1) Heard this argument before. Once again, when Jesus refers to eating his flesh and drinking his blood in John 6, it's a Jewish expression meaning taking on the whole person. The Imitation of Christ. Everywhere else he mentions the Eucharist as a memorial, and not something salvific. The closest being the mentioning of the taking of the Lord's Supper worthily. Anything mentioned as being salvific has to do with faith and repentance and obeying God's commandments.

2) I've heard the Hebrews 11 being a reference to Macabees argument before as well, and that's a bit of a stretch. Lots of martyrs, prophets, etc. went through those actions. Not to mention the deuterocanon, at best status of Macabees, with even the prayers to the dead verses, blatantly violating the Catholic doctrines of purgatory and mortal vs. venial sin, when it was officially instituted as God inspired doctrine at Trent to spite the Protestants.

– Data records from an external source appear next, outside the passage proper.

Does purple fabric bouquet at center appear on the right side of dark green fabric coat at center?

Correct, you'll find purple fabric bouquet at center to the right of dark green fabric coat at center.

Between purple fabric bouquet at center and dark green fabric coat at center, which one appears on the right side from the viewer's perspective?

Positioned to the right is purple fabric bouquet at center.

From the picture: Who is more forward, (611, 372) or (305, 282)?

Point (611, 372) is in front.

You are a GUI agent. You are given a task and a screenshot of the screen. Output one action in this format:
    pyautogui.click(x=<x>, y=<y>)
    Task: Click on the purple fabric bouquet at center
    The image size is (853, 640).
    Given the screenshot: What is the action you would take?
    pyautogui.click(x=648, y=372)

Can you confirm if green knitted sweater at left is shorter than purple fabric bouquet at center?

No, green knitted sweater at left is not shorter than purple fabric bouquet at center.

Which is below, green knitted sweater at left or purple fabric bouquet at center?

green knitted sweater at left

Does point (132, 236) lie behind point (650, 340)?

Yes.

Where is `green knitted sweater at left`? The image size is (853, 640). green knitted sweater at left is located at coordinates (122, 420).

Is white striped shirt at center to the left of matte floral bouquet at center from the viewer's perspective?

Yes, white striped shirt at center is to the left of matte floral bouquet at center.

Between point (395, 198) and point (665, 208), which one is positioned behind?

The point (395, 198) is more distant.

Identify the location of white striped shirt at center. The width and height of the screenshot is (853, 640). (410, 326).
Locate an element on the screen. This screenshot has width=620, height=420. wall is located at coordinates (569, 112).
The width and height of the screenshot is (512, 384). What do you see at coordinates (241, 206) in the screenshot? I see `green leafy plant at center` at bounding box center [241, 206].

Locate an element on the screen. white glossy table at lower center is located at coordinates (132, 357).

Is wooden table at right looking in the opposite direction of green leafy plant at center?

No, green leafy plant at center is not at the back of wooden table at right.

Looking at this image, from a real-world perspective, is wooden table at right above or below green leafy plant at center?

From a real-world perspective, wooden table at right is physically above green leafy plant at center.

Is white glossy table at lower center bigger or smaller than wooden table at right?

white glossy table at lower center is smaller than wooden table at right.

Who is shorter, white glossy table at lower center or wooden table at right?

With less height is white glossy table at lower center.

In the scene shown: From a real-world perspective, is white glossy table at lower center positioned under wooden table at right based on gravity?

3) Considering such prayer beads arrived late enough for Hindiusm/Buddhism to have an influence, and experiencing first hand the fact that even the holiest of prayers can be reduced to vain repetitions/white noise if said long enough, I don't see much of a difference between the two. Say the Jesus Prayer once, or a couple of time with sincerity, and it's powerful. Say it hundreds of times in a row and it starts to become mindless white noise. No different than a gobbledygook Buddhist mantra. Same thing with saying the exact same prayers with minor variance, every single Sunday. There's a reason why there's literally books like this being published:

https://store.ancientfaith.com/help-im-bored-in-church/

Also, you're still dodging the ancestor prayer question. I'm sorry, but praying to Saints is bad enough, but praying to your ancestors, is pure unadulterated paganism. No ands ifs or buts about it. No tap dancing around this issue. Period. What's more disturbing, is that you imply that you're perfectly okay with such a blatantly pagan practice as long as it bolsters your viewpoint. Not considering whether God would be pleased with this. Maybe the Jews were under the Roman's thumb and their temple decimated in 70 AD for a reason. The Pharisees who antagonized Jesus were Talmudists under Babylonian influence from the exile. The Gospels give a clear picture of Jesus not being pleased with the state of affairs at all, and arriving just in time to clean house. Throughout the OT, are more examples of God punishing the Hebrews when they turn away from him a just a little bit, for me to even list here. And from reading your words, you ought to be familiar with these examples anyway.

>>4922

The more you describe Second Temple Judaism, the more it sounds like a den of thieves in need of whipping. Again, you focus on prophets, but not the family ancestor issue.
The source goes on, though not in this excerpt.